To remedy this, we can either remove the problematic values, or adjust the ladder of powers. E.g.,

`eda_unipow(sunspot.year, p = c(2, 1, 1/2, 0.33))`

Since we have a relatively large dataset, we can increase the number of bins as follows:

`eda_unipow(sunspot.year, p = c(2, 1, 1/2, 0.33), bin=15)`

Note that you might need to reset the plotting device by typing `dev.off()`

if you encounter difficulty generating plots after executing the `eda_unipow`

function.

Usage:

Parameter | Description |
---|---|

`dat` |
data frame |

`x` |
x values |

`y` |
y values |

`p` |
Ladder of powers (the number of powers is fixed at 5) |

`tukey` |
If `TRUE` (default), apply Tukey’s power transformation, if `FALSE` apply Box-Cox transformation. |

`...` |
Additional parameters to be passed to the `plot` sub-function |

`eda_bipow`

generates a matrix of scatter plots and boxplots of various re-expressions of both \(x\) and \(y\) values. The 3-point summary and associated half-slopes are also plotted (this function makes use of the `eda_3pt`

function). The values are re-expressed using either the Tukey power transformation (default) or the Box-Cox transformation (see `eda_re`

for more information on these transformation techniques).

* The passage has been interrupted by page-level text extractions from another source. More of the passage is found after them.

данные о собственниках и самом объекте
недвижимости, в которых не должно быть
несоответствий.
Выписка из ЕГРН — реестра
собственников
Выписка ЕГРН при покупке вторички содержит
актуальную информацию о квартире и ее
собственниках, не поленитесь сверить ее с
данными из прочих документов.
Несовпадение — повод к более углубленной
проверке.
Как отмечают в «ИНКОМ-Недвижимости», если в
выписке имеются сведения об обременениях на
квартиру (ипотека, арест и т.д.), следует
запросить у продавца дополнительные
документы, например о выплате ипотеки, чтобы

The default ladder of powers consists of 3, 2, 1, .5, 0 where the power of 0 is substituted with the \(log\) function. Note that a power of \(1\) gives the raw (original) data.

For example, the following line of code displays the bivariate relationship between stopping distance and speed using different ladder of powers.

`eda_bipow(dat = cars, x = speed, y = dist)`

Notice how the medians in the boxplot match the middle summary point (in red) for both the \(x\) and \(y\) values–as expected.

Usage:

`eda_rline(dat, x, y)`

Parameter | Description |
---|---|

`dat` |
Data frame |

`x` |
x values |

`y` |
y values |

For a detailed discussion on the resistant line, see the accompanying vignette.